**TASK TO CARRY OUT**
Would you transcribe each of the entries exactly, with nothing added or dropped?

**INPUT DATA**

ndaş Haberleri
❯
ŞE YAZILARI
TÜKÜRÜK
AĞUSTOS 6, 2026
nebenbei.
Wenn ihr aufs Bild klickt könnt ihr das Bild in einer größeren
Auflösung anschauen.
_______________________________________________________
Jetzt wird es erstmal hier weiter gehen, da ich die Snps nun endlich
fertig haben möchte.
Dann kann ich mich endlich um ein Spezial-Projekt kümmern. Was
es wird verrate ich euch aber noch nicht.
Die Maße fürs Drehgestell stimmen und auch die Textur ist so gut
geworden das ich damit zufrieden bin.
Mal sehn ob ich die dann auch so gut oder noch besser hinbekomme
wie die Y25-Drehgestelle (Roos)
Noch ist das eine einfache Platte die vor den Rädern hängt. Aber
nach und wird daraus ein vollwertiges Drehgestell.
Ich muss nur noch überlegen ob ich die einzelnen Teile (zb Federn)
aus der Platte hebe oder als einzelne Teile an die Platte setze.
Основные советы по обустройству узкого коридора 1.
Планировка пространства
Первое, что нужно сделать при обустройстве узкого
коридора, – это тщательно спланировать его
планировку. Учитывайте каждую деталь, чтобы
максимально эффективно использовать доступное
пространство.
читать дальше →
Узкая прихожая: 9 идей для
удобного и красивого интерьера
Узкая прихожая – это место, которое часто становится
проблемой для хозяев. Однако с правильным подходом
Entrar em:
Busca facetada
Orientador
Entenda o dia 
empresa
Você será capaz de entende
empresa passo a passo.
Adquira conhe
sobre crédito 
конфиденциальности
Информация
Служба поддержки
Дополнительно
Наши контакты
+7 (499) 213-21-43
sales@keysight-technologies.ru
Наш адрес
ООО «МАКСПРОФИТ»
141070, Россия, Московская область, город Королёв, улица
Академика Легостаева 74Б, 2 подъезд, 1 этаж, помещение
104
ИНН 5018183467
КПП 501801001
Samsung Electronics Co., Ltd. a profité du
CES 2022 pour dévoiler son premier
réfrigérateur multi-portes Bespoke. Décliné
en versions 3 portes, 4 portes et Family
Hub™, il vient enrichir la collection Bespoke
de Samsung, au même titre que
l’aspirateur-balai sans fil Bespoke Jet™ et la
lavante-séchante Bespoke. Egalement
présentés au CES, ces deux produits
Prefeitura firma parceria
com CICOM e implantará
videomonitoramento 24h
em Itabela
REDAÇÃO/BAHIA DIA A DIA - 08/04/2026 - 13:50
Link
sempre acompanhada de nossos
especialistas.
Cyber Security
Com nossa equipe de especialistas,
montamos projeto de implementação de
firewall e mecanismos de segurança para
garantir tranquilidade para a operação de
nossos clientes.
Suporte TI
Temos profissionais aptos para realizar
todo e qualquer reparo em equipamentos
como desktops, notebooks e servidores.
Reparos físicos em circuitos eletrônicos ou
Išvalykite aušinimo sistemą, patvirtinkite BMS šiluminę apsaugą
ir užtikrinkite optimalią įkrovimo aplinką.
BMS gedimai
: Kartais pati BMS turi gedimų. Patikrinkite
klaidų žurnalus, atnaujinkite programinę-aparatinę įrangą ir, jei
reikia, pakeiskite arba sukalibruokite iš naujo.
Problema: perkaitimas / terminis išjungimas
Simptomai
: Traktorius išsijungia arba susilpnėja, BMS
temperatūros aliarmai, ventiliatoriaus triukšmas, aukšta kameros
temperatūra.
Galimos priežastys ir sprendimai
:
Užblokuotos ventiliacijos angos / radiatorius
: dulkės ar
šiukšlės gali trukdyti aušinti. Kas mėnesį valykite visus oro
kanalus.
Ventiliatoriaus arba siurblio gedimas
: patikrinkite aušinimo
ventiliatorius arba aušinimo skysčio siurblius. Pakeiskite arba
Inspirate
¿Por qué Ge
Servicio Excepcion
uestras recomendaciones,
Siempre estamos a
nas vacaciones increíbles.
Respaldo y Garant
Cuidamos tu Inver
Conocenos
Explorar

**SOLUTION TO THE PROBLEM**
ndaş Haberleri
❯
ŞE YAZILARI
TÜKÜRÜK
AĞUSTOS 6, 2026
nebenbei.
Wenn ihr aufs Bild klickt könnt ihr das Bild in einer größeren
Auflösung anschauen.
_______________________________________________________
Jetzt wird es erstmal hier weiter gehen, da ich die Snps nun endlich
fertig haben möchte.
Dann kann ich mich endlich um ein Spezial-Projekt kümmern. Was
es wird verrate ich euch aber noch nicht.
Die Maße fürs Drehgestell stimmen und auch die Textur ist so gut
geworden das ich damit zufrieden bin.
Mal sehn ob ich die dann auch so gut oder noch besser hinbekomme
wie die Y25-Drehgestelle (Roos)
Noch ist das eine einfache Platte die vor den Rädern hängt. Aber
nach und wird daraus ein vollwertiges Drehgestell.
Ich muss nur noch überlegen ob ich die einzelnen Teile (zb Federn)
aus der Platte hebe oder als einzelne Teile an die Platte setze.
Основные советы по обустройству узкого коридора 1.
Планировка пространства
Первое, что нужно сделать при обустройстве узкого
коридора, – это тщательно спланировать его
планировку. Учитывайте каждую деталь, чтобы
максимально эффективно использовать доступное
пространство.
читать дальше →
Узкая прихожая: 9 идей для
удобного и красивого интерьера
Узкая прихожая – это место, которое часто становится
проблемой для хозяев. Однако с правильным подходом
Entrar em:
Busca facetada
Orientador
Entenda o dia 
empresa
Você será capaz de entende
empresa passo a passo.
Adquira conhe
sobre crédito 
конфиденциальности
Информация
Служба поддержки
Дополнительно
Наши контакты
+7 (499) 213-21-43
sales@keysight-technologies.ru
Наш адрес
ООО «МАКСПРОФИТ»
141070, Россия, Московская область, город Королёв, улица
Академика Легостаева 74Б, 2 подъезд, 1 этаж, помещение
104
ИНН 5018183467
КПП 501801001
Samsung Electronics Co., Ltd. a profité du
CES 2022 pour dévoiler son premier
réfrigérateur multi-portes Bespoke. Décliné
en versions 3 portes, 4 portes et Family
Hub™, il vient enrichir la collection Bespoke
de Samsung, au même titre que
l’aspirateur-balai sans fil Bespoke Jet™ et la
lavante-séchante Bespoke. Egalement
présentés au CES, ces deux produits
Prefeitura firma parceria
com CICOM e implantará
videomonitoramento 24h
em Itabela
REDAÇÃO/BAHIA DIA A DIA - 08/04/2026 - 13:50
Link
sempre acompanhada de nossos
especialistas.
Cyber Security
Com nossa equipe de especialistas,
montamos projeto de implementação de
firewall e mecanismos de segurança para
garantir tranquilidade para a operação de
nossos clientes.
Suporte TI
Temos profissionais aptos para realizar
todo e qualquer reparo em equipamentos
como desktops, notebooks e servidores.
Reparos físicos em circuitos eletrônicos ou
Išvalykite aušinimo sistemą, patvirtinkite BMS šiluminę apsaugą
ir užtikrinkite optimalią įkrovimo aplinką.
BMS gedimai
: Kartais pati BMS turi gedimų. Patikrinkite
klaidų žurnalus, atnaujinkite programinę-aparatinę įrangą ir, jei
reikia, pakeiskite arba sukalibruokite iš naujo.
Problema: perkaitimas / terminis išjungimas
Simptomai
: Traktorius išsijungia arba susilpnėja, BMS
temperatūros aliarmai, ventiliatoriaus triukšmas, aukšta kameros
temperatūra.
Galimos priežastys ir sprendimai
:
Užblokuotos ventiliacijos angos / radiatorius
: dulkės ar
šiukšlės gali trukdyti aušinti. Kas mėnesį valykite visus oro
kanalus.
Ventiliatoriaus arba siurblio gedimas
: patikrinkite aušinimo
ventiliatorius arba aušinimo skysčio siurblius. Pakeiskite arba
Inspirate
¿Por qué Ge
Servicio Excepcion
uestras recomendaciones,
Siempre estamos a
nas vacaciones increíbles.
Respaldo y Garant
Cuidamos tu Inver
Conocenos
Explorar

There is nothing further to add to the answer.